*WHAT THE TASK ASKS*
The lines to return are the one containing "Entrepreneurship Insights" and all that follow it in the entries below, duplicated exactly and nothing else.

Stored data entries
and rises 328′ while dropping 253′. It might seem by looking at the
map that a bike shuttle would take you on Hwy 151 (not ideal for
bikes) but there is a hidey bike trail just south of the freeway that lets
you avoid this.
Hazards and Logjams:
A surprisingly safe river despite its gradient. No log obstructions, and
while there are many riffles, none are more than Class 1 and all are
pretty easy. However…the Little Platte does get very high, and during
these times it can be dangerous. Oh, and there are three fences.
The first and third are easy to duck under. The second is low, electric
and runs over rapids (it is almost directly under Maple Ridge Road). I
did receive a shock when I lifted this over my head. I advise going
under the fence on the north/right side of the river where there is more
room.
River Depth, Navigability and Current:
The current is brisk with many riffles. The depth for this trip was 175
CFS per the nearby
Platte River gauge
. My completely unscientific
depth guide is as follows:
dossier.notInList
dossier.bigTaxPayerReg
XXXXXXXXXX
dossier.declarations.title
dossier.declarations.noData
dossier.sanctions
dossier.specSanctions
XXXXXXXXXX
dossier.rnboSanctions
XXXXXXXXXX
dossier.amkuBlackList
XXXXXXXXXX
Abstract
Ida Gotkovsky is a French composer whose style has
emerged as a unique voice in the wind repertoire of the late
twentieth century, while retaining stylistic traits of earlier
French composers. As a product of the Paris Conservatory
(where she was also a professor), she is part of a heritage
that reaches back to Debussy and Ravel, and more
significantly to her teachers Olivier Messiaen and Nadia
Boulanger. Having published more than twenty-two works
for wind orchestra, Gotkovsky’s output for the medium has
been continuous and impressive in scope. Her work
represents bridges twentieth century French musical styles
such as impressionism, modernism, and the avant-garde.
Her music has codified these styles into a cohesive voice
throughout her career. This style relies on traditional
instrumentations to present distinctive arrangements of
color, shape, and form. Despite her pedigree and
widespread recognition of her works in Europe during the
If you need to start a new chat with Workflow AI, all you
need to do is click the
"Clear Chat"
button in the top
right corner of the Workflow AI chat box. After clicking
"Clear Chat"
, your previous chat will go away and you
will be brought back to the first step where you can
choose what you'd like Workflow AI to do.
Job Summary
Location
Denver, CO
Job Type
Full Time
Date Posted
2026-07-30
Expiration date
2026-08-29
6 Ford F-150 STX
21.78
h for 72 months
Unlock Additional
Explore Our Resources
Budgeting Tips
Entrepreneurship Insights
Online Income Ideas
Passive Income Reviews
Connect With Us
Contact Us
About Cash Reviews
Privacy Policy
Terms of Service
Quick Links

*ANSWER FOR THE TASK*
Entrepreneurship Insights
Online Income Ideas
Passive Income Reviews
Connect With Us
Contact Us
About Cash Reviews
Privacy Policy
Terms of Service
Quick Links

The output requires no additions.